Above everything else, what we wanted from this book was for readers to be constantly surprised. Because that's the lesson that Laius and Macbeth learned centuries ago—even when you think you already know the ending, you still don't know it all.
—Ryan, Matt, and David !
The machine had been invented a few years ago: a machine that could tell, from just a sample of your blood, how you were going to die. It didn't give you the date and it didn't give you specifics. It just spat out a sliver of paper upon which were printed, in careful block letters, the words "DROWNED" or "CANCER" or "OLD AGE" or "CHOKED ON A HANDFUL OF POPCORN." It let people know how they were going to die.
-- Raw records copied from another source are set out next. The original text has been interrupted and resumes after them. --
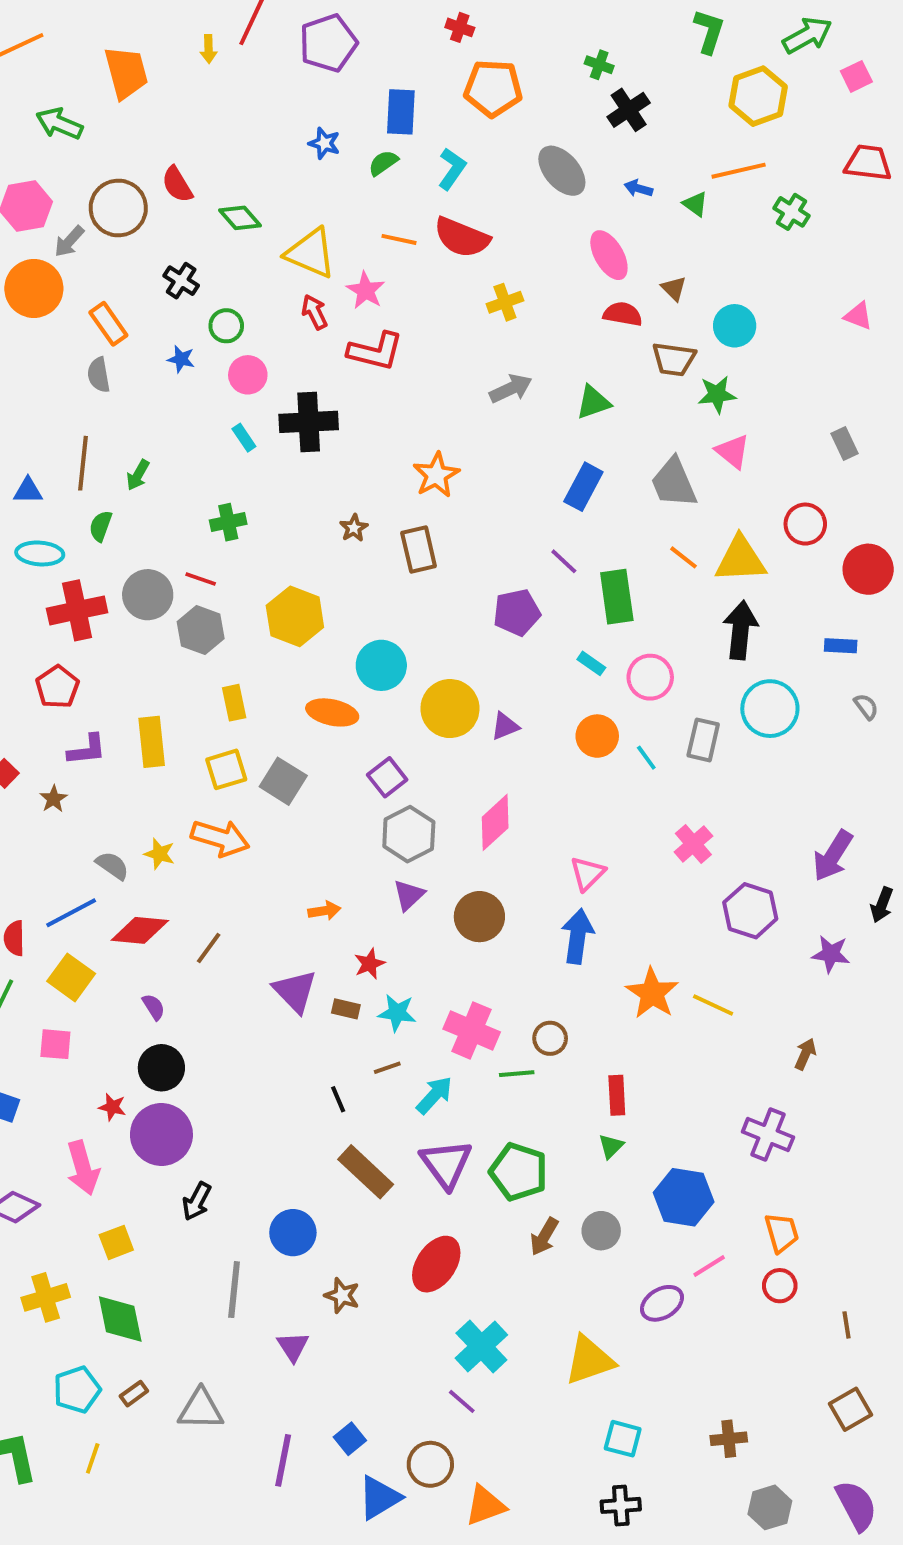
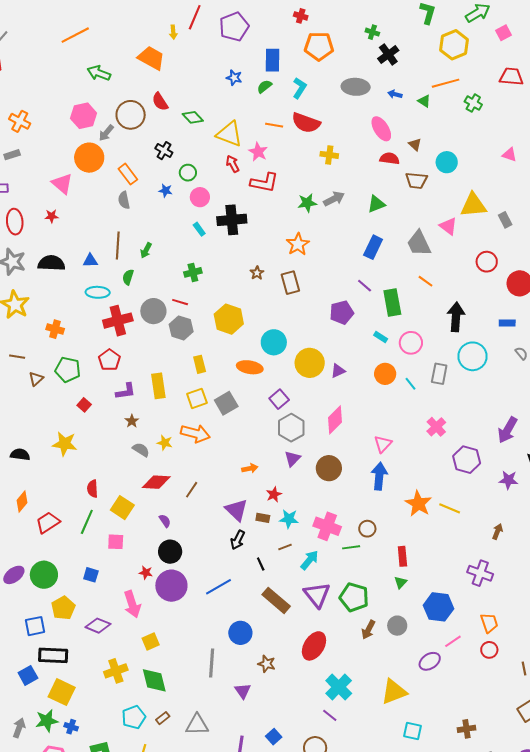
orange trapezoid: (126, 73) -> (151, 58), moved, turned -44
gray ellipse: (562, 171) -> (356, 87), turned -44
yellow cross: (505, 302) -> (329, 155), turned 30
green star: (717, 394) -> (307, 203), moved
yellow triangle: (740, 559) -> (473, 205), moved
gray square: (283, 781) -> (226, 403), turned 30
brown star: (53, 799) -> (132, 421), moved
blue line: (71, 913) -> (219, 587), moved
black arrow: (197, 1201) -> (238, 540), moved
And it was frustratingly vague in its predictions: dark, and seemingly delighting in the ambiguities of language. "OLD AGE," it turned out, could mean either dying of natural causes or being shot by a bedridden man in a botched home invasion. The machine captured that old-world sense of irony in death: you can know how it's going to happen, but you'll still be surprised when it does.
We tested it before announcing it to the world, but testing took time—too much, since we had to wait for people to die. After four years had gone by and three people had died as the machine predicted, we shipped it out the door. There were now machines in every doctor's office and in booths at the mall. You could pay someone or you could probably get it done for free, but the result was the same no matter what machine you went to. They were, at least, consistent.
OLD AGE, SURROUNDED BY LOVED ONES
THE "COMING SOON" SIGN WAS GONE, and in its place stood a shining silver booth. Leah stopped, fascinated, looking at the machine.
For a brief moment, she waffled over the decision, but it wasn't in her nature to be indecisive. Leah got things done. Every performance appraisal she had ever received had said so—though sometimes there was a gentle hint that she didn't always have to act immediately, that she could allow herself to think things over a little more.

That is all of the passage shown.